The Air Force football team has a simple formula for success:

- Run the ball at opponents 60 times a game.- Pass only enough to keep opponents guessing.

- Play swarming defense.

- Have disciplined special teams.

It's a formula particularly suited to the Falcons' biggest disadvantage: a lack of size. Without a behemoth offensive line to provide protection for a passing quarterback, Air Force goes with a wishbone offense that makes the quarterback another running back. It's a system that makes blockers out of wide receivers and emphasizes speed over bulk.

In other words, almost the complete opposite of the BYU football philosophy.
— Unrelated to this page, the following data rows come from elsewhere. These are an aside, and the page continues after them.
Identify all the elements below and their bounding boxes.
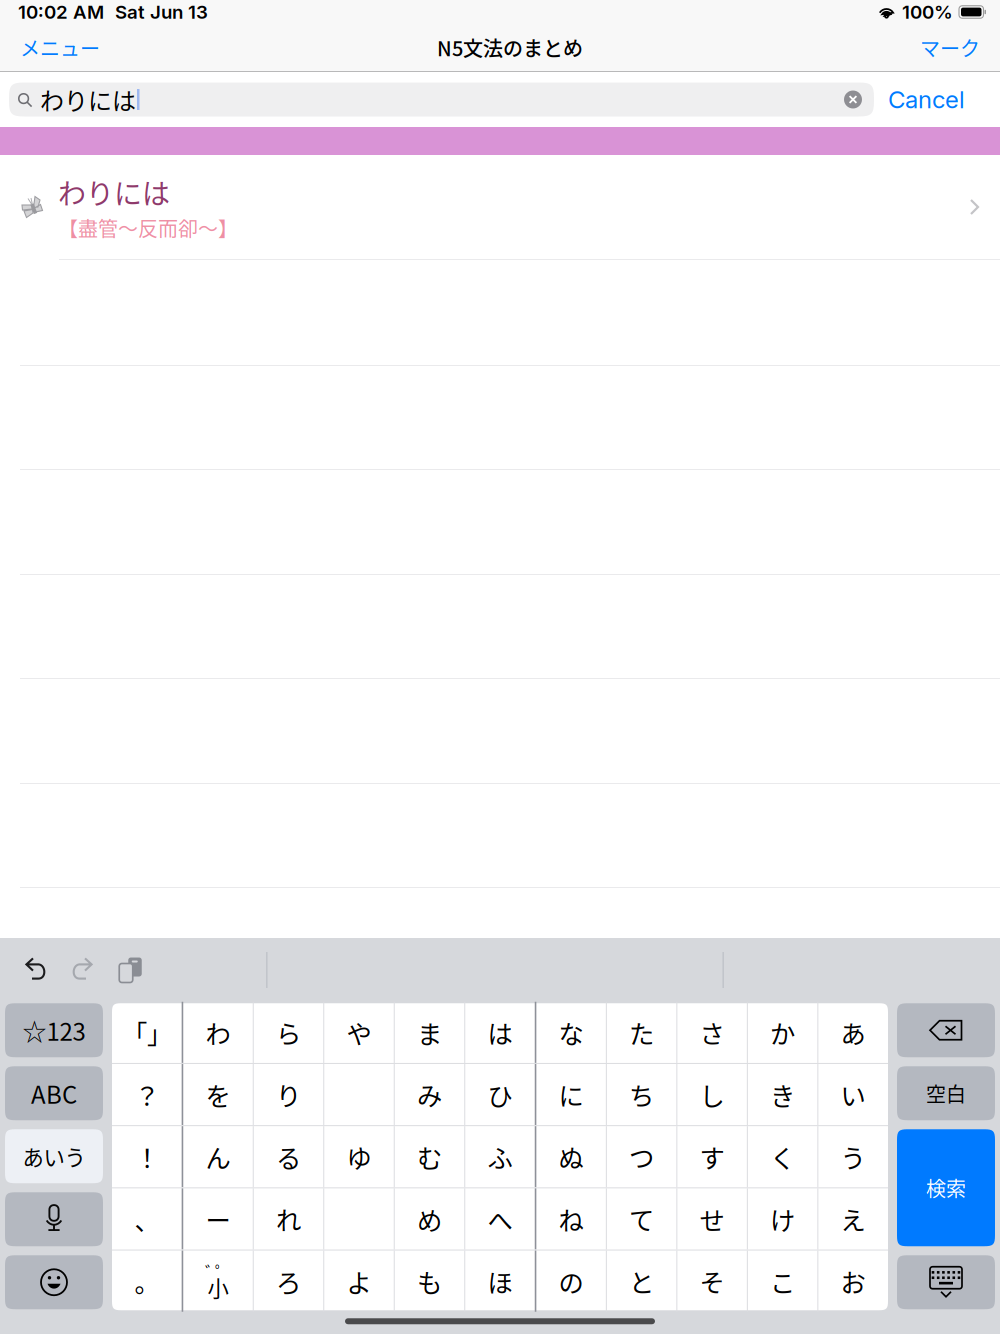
staticText: は: [488, 1014, 512, 1051]
button[interactable]: く: [748, 1126, 817, 1187]
button[interactable]: Paste: [107, 957, 154, 983]
button[interactable]: い: [818, 1064, 888, 1125]
button[interactable]: 「」: [112, 1002, 182, 1063]
button[interactable]: Clear text: [844, 90, 874, 108]
button[interactable]: め: [395, 1188, 464, 1250]
button[interactable]: メニュー: [0, 24, 120, 71]
button[interactable]: う: [818, 1126, 888, 1187]
staticText: わりには: [40, 82, 136, 117]
staticText: ぬ: [559, 1138, 584, 1175]
button[interactable]: や: [324, 1002, 394, 1063]
button[interactable]: し: [677, 1064, 747, 1125]
button[interactable]: へ: [465, 1188, 535, 1250]
button[interactable]: も: [395, 1250, 464, 1312]
button[interactable]: た: [607, 1002, 676, 1063]
staticText: や: [346, 1014, 372, 1051]
button[interactable]: せ: [677, 1188, 747, 1250]
button[interactable]: ら: [254, 1002, 323, 1063]
button[interactable]: マーク: [900, 24, 1000, 71]
staticText: し: [700, 1076, 725, 1113]
button[interactable]: 空白: [897, 1066, 995, 1120]
button[interactable]: き: [748, 1064, 817, 1125]
staticText: N5文法のまとめ: [437, 33, 583, 62]
button[interactable]: け: [748, 1188, 817, 1250]
button[interactable]: り: [254, 1064, 323, 1125]
button[interactable]: に: [536, 1064, 606, 1125]
button[interactable]: ー: [183, 1188, 253, 1250]
staticText: ☆123: [22, 1013, 86, 1048]
button[interactable]: 検索: [897, 1129, 995, 1246]
button[interactable]: ち: [607, 1064, 676, 1125]
button[interactable]: ！: [112, 1126, 182, 1187]
staticText: ゜: [215, 1260, 231, 1283]
button[interactable]: む: [395, 1126, 464, 1187]
button[interactable]: の: [536, 1250, 606, 1312]
button[interactable]: ゆ: [324, 1126, 394, 1187]
staticText: お: [841, 1263, 866, 1300]
staticText: む: [417, 1138, 442, 1175]
button[interactable]: み: [395, 1064, 464, 1125]
staticText: わ: [206, 1014, 230, 1051]
button[interactable]: こ: [748, 1250, 817, 1312]
button[interactable]: Dictation: [5, 1192, 103, 1246]
button[interactable]: ？: [112, 1064, 182, 1125]
button[interactable]: あいう: [5, 1129, 103, 1183]
staticText: 小: [208, 1272, 228, 1303]
button[interactable]: ABC: [5, 1066, 103, 1120]
staticText: 、: [134, 1201, 159, 1237]
button[interactable]: か: [748, 1002, 817, 1063]
button[interactable]: ね: [536, 1188, 606, 1250]
button[interactable]: わりには: [0, 155, 1000, 260]
button[interactable]: わ: [183, 1002, 253, 1063]
button[interactable]: て: [607, 1188, 676, 1250]
button[interactable]: ろ: [254, 1250, 323, 1312]
button[interactable]: Undo: [0, 957, 60, 983]
staticText: の: [559, 1263, 584, 1300]
staticText: い: [841, 1076, 866, 1113]
button[interactable]: Redo: [60, 957, 107, 983]
button[interactable]: ひ: [465, 1064, 535, 1125]
button[interactable]: ん: [183, 1126, 253, 1187]
button[interactable]: ☆123: [5, 1003, 103, 1057]
button[interactable]: ま: [395, 1002, 464, 1063]
button[interactable]: え: [818, 1188, 888, 1250]
button[interactable]: ゛: [183, 1250, 253, 1312]
staticText: 「」: [122, 1014, 172, 1051]
button[interactable]: そ: [677, 1250, 747, 1312]
staticText: Cancel: [888, 85, 965, 114]
button[interactable]: る: [254, 1126, 323, 1187]
staticText: な: [559, 1014, 584, 1051]
staticText: ゛: [205, 1260, 221, 1283]
staticText: ん: [206, 1138, 230, 1175]
button[interactable]: あ: [818, 1002, 888, 1063]
staticText: み: [417, 1076, 442, 1113]
button[interactable]: 。: [112, 1250, 182, 1312]
button[interactable]: さ: [677, 1002, 747, 1063]
button[interactable]: Delete: [897, 1003, 995, 1057]
button[interactable]: Emoji: [5, 1255, 103, 1309]
button[interactable]: ほ: [465, 1250, 535, 1312]
button[interactable]: れ: [254, 1188, 323, 1250]
staticText: せ: [700, 1201, 725, 1237]
button[interactable]: よ: [324, 1250, 394, 1312]
button[interactable]: は: [465, 1002, 535, 1063]
button[interactable]: と: [607, 1250, 676, 1312]
staticText: く: [770, 1138, 795, 1175]
staticText: 検索: [926, 1173, 966, 1202]
button[interactable]: つ: [607, 1126, 676, 1187]
staticText: ふ: [488, 1138, 512, 1175]
button[interactable]: な: [536, 1002, 606, 1063]
staticText: ？: [134, 1076, 159, 1113]
button[interactable]: ぬ: [536, 1126, 606, 1187]
button[interactable]: を: [183, 1064, 253, 1125]
button[interactable]: Cancel: [874, 82, 965, 116]
staticText: メニュー: [20, 33, 100, 62]
button[interactable]: お: [818, 1250, 888, 1312]
button[interactable]: す: [677, 1126, 747, 1187]
button[interactable]: 、: [112, 1188, 182, 1250]
button[interactable]: Dismiss keyboard: [897, 1255, 995, 1309]
button[interactable]: ふ: [465, 1126, 535, 1187]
Through his previous six seasons as head coach at Air Force, Fisher DeBerry has made the wishbone work to the tune of five winning seasons and four bowl games. So far this year, however, the Falcons are 4-4 (DeBerry's worst record after eight games) and struggling somewhat. They have beaten Hawaii, The Citadel, Navy and Utah, teams that are also struggling. They lost a two-pointer to Colorado State and by 12 to Wyoming. The only good passing teams they have played, San Diego State and Notre Dame, each beat them by 30.

The Falcons' biggest problem this season was finding a quarterback to replace Heisman Trophy finalist Dee Dowis. Ron Gray started the first four games but was yanked after averaging just 3.7 yards per carry and having fumble problems. His replacement, Jarvis Baker, averaged 2.9 yards per carry and had fumble problems.
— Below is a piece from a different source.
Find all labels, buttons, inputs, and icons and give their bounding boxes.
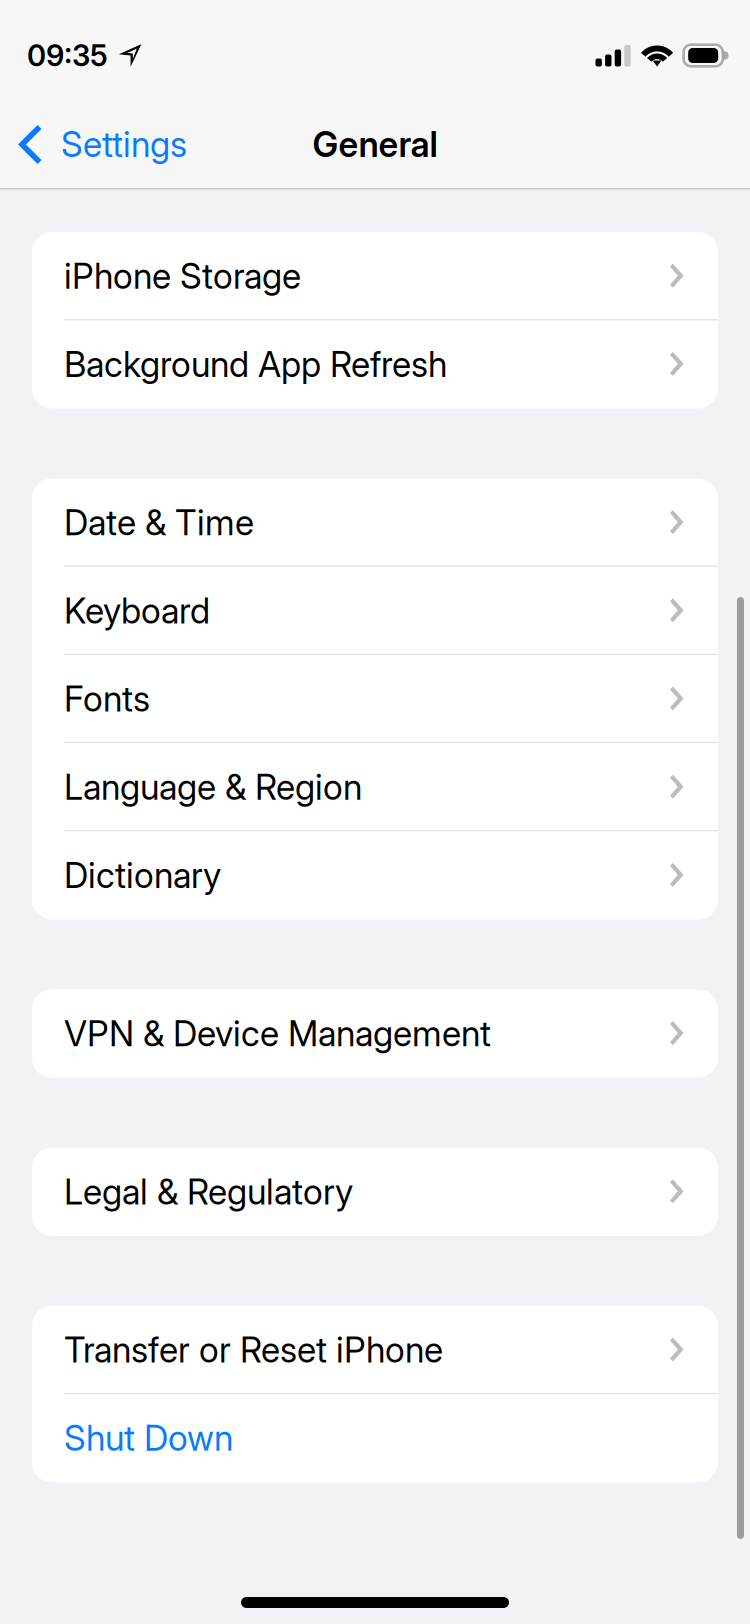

Finally, DeBerry handed the ball to Rob Perez, a junior listed as third string at the start of the season. Perez lost his first game, to Notre Dame, but then he beat Utah last week 52-21. He's averaging 5.7 yards per carry, and he ripped off a 60-yard run against Notre Dame. And he doesn't fumble.

With that problem solved, the Falcons are hoping to win at least two of their last three games and earn a bowl berth. With a victory over Army and a 6-5 record, Air Force will get an automatic invitation to the Liberty Bowl. But that means the Falcons also have to beat either BYU or UTEP, and they would rather lock up a victory at home rather than gamble on a win in El Paso.
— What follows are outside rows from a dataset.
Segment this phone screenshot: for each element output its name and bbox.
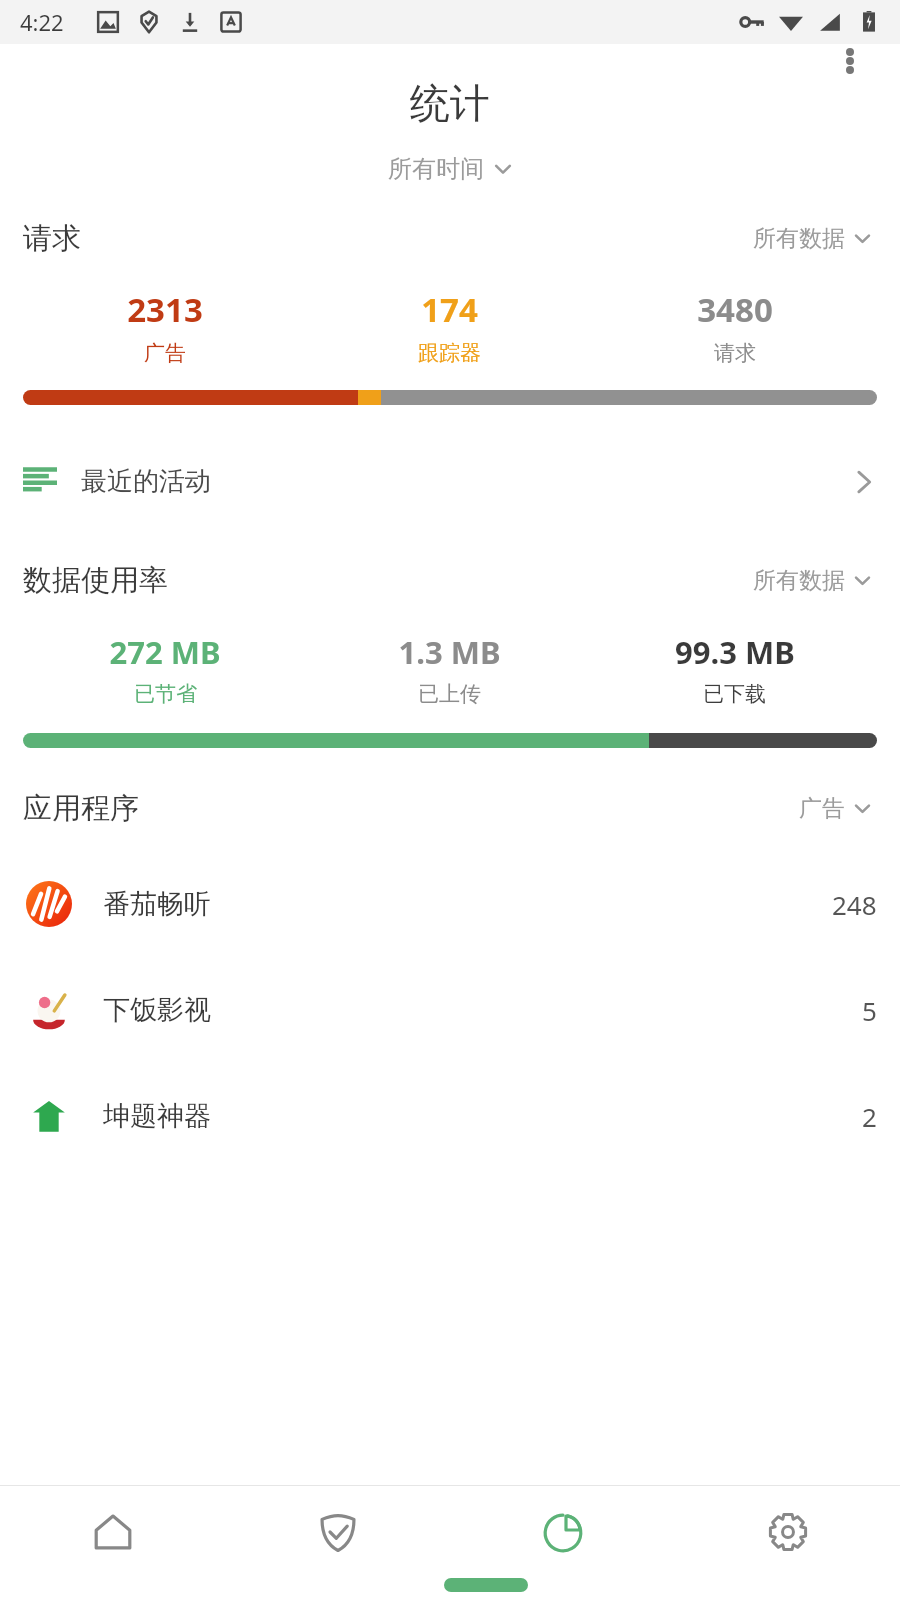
staticText: 所有数据 xyxy=(753,566,845,595)
staticText: 广告 xyxy=(799,794,845,823)
staticText: 所有时间 xyxy=(388,154,484,184)
staticText: 已上传 xyxy=(418,681,481,707)
staticText: 3480 xyxy=(697,287,773,332)
button[interactable]: 番茄畅听 xyxy=(0,851,900,957)
staticText: 应用程序 xyxy=(23,790,139,827)
button[interactable]: 最近的活动 xyxy=(0,455,900,508)
staticText: 4:22 xyxy=(20,7,64,37)
other: More options xyxy=(846,48,854,74)
staticText: 数据使用率 xyxy=(23,562,168,599)
staticText: 所有数据 xyxy=(753,224,845,253)
staticText: 5 xyxy=(862,993,877,1028)
button[interactable]: 所有时间 xyxy=(380,150,520,188)
staticText: 广告 xyxy=(144,340,186,366)
staticText: 请求 xyxy=(23,220,81,257)
staticText: 99.3 MB xyxy=(675,631,795,673)
staticText: 最近的活动 xyxy=(81,465,211,498)
staticText: 下饭影视 xyxy=(103,993,211,1027)
staticText: 174 xyxy=(421,287,478,332)
button[interactable]: 广告 xyxy=(793,790,877,827)
staticText: 番茄畅听 xyxy=(103,887,211,921)
staticText: 跟踪器 xyxy=(418,340,481,366)
staticText: 已下载 xyxy=(703,681,766,707)
button[interactable]: 所有数据 xyxy=(747,562,877,599)
staticText: 坤题神器 xyxy=(103,1099,211,1133)
staticText: 已节省 xyxy=(134,681,197,707)
button[interactable]: Protection xyxy=(225,1486,450,1578)
staticText: 1.3 MB xyxy=(398,631,501,673)
staticText: 统计 xyxy=(410,78,490,128)
button[interactable]: Statistics xyxy=(450,1486,675,1578)
staticText: 272 MB xyxy=(109,631,221,673)
staticText: 请求 xyxy=(714,340,756,366)
staticText: 2313 xyxy=(127,287,203,332)
staticText: 248 xyxy=(832,887,877,922)
button[interactable]: Settings xyxy=(675,1486,900,1578)
button[interactable]: 所有数据 xyxy=(747,220,877,257)
button[interactable]: 下饭影视 xyxy=(0,957,900,1063)
staticText: 2 xyxy=(862,1099,877,1134)
button[interactable]: 坤题神器 xyxy=(0,1063,900,1169)
button[interactable]: Home xyxy=(0,1486,225,1578)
With Dowis gone this season, the Falcons have relied on fullbacks Rodney Lewis and Jason Jones for most of the offense. The pair is averaging a combined 5-plus yards per carry while rushing the ball more than the Falcons' six other running backs combined.As mentioned, passing is not a common practice in Colorado Springs. The three Falcon QBs have thrown the ball just 69 times this season, with a completion percentage of about 35 percent and five interceptions.

Defensively, this is a typical Air Force team, with a lot of smallish, quick guys who never quit pursuing. The unit is led by senior inside linebackers Brian Hill (65 tackles) and J.T. Tokish (56 tackles).

The Falcons are strong in the placekicking department, manned by junior Joe Wood. Wood is a perfect 11-for-11 on field goals inside 49 yards, and he rarely has a kickoff returned.

Special teams are another Air Force strong point. The Falcons only give up an average of 15.1 yards on kickoff returns, and they have blocked six kicks (four punts, one PAT and one field goal) this season.